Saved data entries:
================

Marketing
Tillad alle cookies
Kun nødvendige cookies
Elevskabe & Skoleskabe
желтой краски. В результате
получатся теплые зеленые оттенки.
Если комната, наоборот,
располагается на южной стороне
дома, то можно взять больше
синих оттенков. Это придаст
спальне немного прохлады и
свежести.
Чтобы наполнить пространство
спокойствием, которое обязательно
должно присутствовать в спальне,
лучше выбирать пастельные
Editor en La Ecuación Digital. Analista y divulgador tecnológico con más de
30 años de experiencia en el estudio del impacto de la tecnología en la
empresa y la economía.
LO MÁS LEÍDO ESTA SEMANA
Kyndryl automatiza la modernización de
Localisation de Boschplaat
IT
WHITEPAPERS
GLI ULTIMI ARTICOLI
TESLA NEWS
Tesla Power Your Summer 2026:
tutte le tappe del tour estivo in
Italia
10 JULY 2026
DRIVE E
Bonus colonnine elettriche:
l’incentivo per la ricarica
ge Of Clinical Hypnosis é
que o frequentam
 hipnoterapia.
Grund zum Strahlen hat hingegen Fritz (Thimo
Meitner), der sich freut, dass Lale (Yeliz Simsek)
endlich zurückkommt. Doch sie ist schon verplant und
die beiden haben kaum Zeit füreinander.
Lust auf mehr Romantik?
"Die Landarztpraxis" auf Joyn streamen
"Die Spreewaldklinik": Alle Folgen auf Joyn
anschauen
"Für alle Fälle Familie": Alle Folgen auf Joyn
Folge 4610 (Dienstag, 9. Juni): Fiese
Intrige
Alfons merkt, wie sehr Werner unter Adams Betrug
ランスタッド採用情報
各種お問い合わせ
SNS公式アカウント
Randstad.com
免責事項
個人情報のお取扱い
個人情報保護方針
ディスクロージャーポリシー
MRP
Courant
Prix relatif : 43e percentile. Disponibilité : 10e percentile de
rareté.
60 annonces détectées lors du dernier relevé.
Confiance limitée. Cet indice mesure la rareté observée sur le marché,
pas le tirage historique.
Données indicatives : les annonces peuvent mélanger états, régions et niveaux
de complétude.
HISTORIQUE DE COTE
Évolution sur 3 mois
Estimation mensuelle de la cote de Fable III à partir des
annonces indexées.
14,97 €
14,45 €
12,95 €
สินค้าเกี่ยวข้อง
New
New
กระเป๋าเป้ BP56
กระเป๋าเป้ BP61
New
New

================

#### GOAL OF THE EXERCISE
Print the records above verbatim from their first line to the line containing "спальне немного прохлады и", both included, and stop there.

#### WRITTEN RESPONSE
Marketing
Tillad alle cookies
Kun nødvendige cookies
Elevskabe & Skoleskabe
желтой краски. В результате
получатся теплые зеленые оттенки.
Если комната, наоборот,
располагается на южной стороне
дома, то можно взять больше
синих оттенков. Это придаст
спальне немного прохлады и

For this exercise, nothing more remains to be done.